Q. I lost weight over the summer and kept it off. Now the pounds are creeping back. How can I keep my lost weight from returning?

A. While it’s true that the body makes a metabolic adjustment whenever you lose weight, this fact can be factored into a formula for weight management success. Weight experts state that with any weight loss, the calorie-burning actions are reduced by approximately 15 calories for every percent of weight you’ve lost. For instance, if you shed 10 pounds and want to keep them off you’d multiple 15 times 10 pounds, which is 150 calories. Thus, you would eat 150 calories less each day in order to keep the weight from inching back on – any physical activity will also help increase calorie-burning. However, remember that its portion-control and the foods you choose to eat that will play the biggest role in maintaining your healthy weight loss.

Q. Can eating fiber help keep you young?

A. Well, if that were true, fiber would be the top-selling item in stores. What is true about eating fiber is that it helps to keep you regular.
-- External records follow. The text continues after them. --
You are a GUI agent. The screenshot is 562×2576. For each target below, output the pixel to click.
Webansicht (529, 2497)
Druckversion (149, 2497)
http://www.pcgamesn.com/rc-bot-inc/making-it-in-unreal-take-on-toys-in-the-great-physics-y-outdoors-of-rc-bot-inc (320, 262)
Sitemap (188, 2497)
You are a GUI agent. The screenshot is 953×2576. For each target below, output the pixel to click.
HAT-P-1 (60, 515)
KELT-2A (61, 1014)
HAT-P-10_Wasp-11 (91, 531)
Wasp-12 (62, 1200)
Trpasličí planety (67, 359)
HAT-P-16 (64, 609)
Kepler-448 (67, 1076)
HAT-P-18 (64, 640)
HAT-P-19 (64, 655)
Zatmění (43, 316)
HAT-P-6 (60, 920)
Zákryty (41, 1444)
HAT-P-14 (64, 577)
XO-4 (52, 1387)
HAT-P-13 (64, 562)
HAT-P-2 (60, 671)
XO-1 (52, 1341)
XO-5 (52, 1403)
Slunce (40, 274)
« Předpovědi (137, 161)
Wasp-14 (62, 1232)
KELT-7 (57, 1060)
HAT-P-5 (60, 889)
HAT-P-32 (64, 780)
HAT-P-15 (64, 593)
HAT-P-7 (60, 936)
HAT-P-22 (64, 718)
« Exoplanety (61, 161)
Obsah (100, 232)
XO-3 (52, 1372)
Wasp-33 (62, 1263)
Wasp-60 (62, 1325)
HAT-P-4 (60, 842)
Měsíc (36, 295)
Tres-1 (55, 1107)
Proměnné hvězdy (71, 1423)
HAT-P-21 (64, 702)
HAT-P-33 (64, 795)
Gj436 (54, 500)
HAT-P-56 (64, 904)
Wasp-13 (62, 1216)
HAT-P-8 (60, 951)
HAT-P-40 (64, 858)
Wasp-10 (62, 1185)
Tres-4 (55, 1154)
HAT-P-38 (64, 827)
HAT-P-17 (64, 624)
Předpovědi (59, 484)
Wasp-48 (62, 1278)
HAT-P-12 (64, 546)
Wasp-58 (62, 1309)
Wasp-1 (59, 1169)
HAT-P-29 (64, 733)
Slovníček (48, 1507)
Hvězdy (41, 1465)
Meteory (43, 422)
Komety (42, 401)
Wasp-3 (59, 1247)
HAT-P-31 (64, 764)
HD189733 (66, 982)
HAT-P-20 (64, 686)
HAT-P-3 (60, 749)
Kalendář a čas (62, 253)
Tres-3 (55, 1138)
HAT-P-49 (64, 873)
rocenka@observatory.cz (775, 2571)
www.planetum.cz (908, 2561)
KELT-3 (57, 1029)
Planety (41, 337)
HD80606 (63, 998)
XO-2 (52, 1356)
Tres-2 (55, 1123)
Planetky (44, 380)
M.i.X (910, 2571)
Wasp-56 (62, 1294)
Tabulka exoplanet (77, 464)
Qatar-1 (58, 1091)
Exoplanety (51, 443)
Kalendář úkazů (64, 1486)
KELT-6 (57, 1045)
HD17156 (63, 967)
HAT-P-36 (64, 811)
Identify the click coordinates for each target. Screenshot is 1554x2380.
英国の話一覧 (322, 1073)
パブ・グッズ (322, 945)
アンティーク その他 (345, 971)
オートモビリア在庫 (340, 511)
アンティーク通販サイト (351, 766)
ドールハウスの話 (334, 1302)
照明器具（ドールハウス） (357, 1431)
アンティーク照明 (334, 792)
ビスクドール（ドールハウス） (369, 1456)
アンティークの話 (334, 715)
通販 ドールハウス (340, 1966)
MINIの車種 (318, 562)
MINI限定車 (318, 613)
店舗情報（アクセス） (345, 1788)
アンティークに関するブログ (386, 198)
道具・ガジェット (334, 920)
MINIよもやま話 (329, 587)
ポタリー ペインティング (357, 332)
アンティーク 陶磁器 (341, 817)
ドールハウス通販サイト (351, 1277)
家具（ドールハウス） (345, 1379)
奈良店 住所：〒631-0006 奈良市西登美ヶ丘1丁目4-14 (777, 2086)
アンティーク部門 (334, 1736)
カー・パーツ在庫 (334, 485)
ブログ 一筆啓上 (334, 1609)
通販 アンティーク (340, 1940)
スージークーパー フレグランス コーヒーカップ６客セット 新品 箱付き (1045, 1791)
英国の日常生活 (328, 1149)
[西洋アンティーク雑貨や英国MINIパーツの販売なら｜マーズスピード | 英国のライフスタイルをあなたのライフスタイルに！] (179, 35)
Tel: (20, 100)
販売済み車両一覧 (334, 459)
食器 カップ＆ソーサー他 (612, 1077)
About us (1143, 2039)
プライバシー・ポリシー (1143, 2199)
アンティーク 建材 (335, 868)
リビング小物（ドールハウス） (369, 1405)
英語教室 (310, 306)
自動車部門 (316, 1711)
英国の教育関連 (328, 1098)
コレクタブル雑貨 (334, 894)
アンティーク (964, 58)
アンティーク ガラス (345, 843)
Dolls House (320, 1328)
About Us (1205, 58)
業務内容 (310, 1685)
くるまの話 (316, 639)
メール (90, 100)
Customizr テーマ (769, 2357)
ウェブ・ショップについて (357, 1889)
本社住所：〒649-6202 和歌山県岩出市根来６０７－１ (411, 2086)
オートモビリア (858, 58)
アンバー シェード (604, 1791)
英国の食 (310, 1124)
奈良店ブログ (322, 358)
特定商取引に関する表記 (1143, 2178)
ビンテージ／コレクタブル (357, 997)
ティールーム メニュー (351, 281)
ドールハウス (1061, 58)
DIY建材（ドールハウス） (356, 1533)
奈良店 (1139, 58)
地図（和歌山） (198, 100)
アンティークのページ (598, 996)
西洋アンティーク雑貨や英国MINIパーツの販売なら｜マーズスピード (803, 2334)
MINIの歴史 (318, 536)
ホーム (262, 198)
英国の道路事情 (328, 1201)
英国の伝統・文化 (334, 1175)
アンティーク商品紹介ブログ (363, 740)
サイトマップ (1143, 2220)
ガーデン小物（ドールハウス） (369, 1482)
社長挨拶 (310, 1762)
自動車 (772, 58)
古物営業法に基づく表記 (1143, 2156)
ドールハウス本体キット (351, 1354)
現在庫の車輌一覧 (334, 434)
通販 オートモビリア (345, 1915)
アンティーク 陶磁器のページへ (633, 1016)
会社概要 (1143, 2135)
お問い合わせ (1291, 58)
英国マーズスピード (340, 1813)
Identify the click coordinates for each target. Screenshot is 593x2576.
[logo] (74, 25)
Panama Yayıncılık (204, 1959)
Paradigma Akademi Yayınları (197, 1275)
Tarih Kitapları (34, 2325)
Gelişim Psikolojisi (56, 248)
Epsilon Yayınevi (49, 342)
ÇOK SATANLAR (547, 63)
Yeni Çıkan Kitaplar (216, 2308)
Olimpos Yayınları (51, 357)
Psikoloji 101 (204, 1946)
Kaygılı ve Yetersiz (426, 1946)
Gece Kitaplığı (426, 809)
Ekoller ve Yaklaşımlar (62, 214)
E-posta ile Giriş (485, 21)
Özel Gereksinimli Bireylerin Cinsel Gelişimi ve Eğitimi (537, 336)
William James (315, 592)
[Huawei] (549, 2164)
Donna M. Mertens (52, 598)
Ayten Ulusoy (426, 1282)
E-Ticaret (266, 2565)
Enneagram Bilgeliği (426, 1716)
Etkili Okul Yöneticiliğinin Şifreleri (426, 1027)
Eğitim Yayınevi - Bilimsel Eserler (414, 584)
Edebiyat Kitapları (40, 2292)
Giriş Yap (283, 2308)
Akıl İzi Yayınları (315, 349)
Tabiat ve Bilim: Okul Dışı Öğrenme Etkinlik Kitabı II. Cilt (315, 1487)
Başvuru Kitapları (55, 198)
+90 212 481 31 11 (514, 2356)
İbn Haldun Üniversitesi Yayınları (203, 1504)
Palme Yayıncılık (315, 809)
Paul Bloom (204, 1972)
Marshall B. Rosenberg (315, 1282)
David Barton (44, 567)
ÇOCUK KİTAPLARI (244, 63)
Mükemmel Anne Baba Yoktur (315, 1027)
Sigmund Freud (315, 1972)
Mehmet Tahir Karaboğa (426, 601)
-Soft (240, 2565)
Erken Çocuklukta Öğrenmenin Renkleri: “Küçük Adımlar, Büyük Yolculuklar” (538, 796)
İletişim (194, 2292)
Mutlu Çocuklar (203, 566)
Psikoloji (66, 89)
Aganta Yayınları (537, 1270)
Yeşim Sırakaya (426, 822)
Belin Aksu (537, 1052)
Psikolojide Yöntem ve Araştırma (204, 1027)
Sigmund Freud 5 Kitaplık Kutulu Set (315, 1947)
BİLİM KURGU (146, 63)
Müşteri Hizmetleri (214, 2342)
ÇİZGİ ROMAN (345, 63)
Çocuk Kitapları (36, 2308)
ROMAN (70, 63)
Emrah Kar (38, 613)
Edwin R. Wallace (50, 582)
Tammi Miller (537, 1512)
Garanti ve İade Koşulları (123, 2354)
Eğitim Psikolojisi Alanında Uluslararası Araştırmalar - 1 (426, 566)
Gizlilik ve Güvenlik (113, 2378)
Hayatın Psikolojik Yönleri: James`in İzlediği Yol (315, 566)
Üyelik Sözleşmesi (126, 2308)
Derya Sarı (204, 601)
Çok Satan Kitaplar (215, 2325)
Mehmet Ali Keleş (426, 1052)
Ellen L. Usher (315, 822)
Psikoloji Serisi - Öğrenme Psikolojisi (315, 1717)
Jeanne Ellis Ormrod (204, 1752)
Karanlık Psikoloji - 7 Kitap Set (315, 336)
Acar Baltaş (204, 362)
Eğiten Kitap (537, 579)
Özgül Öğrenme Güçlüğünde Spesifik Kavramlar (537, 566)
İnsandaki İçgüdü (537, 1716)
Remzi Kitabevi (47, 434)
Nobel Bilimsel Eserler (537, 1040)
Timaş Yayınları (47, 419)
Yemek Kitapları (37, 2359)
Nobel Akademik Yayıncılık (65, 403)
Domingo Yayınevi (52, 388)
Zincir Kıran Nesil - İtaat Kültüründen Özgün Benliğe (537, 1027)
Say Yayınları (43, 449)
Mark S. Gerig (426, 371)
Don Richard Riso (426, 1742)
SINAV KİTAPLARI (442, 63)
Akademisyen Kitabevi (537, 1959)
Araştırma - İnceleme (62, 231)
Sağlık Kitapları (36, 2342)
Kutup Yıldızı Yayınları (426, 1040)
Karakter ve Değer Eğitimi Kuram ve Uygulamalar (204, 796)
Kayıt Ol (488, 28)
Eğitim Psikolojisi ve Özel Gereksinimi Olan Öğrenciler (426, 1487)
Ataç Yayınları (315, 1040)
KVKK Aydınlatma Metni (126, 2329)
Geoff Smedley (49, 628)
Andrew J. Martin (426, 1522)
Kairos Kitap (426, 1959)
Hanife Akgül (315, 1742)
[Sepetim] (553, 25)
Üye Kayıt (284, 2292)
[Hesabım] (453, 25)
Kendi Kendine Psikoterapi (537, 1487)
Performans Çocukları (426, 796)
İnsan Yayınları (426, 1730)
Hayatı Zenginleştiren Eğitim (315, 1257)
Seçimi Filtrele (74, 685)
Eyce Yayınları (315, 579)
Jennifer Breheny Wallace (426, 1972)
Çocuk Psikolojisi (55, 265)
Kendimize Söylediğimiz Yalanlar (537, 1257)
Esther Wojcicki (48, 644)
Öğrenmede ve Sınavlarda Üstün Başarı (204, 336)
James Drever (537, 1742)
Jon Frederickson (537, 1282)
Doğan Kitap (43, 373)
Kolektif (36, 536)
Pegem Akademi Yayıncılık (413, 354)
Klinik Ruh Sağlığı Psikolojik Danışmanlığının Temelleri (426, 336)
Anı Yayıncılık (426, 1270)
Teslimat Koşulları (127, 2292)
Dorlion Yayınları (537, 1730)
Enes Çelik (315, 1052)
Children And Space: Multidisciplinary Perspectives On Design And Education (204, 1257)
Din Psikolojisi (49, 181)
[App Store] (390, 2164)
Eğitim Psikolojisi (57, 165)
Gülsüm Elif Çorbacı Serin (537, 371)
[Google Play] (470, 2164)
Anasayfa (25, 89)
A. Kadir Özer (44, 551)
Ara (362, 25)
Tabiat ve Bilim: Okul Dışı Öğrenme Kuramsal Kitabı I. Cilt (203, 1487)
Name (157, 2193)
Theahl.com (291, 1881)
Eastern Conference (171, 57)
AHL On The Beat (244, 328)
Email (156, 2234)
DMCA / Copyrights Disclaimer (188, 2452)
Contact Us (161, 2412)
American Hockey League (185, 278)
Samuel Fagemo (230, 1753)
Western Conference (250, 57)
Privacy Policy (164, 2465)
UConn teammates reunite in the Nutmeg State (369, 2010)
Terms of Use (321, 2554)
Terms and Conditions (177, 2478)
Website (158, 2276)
In addition, new research published in The Journals of Gerontology, has shown that people who ate the highest amount of fiber in their diets increased their odds of healthy aging (without chronic diseases) by 80 percent. Good food sources of fiber are found in many fruits and vegetables including apples and pears, plus lentils, beans, wild rice and quinoa.

Q. I heard a lady talking about Shirataki noodles in the supermarket. What can you tell me about them?

A. Shirataki noodles are long, white and translucent noodles that contain a type of fiber called glucomannan, which is made from the root of the Konjac plant. These noodles are 97 percent water, 3 percent fiber and contain no digestible carbs along with no calories. What’s interesting about glucomannan is that it’s a form of soluble fiber -- and like all soluble fibers -- it absorbs water and forms a gel. As a result, these non-digestible noodles move very slowly through the digestive tract, which has the effect of making you feel fuller longer – this can aid in weight loss. Shirataki noodles are also considered a “prebiotic” because they nourish the friendly bacteria living in your colon. What’s more, non-digestible soluble fiber, which is found in fruits and vegetables such as white beans, seeds, lentils, cauliflower, sweet potatoes and rolled oats, in addition to Shirataki noodles help support the probiotics function of initiating a slow fermentation process inside the gut that helps nourish both the cells lining the colon and also feeds the friendly probiotics. These healthy actions help to prevent problems such as Leaky Gut Syndrome and constipation.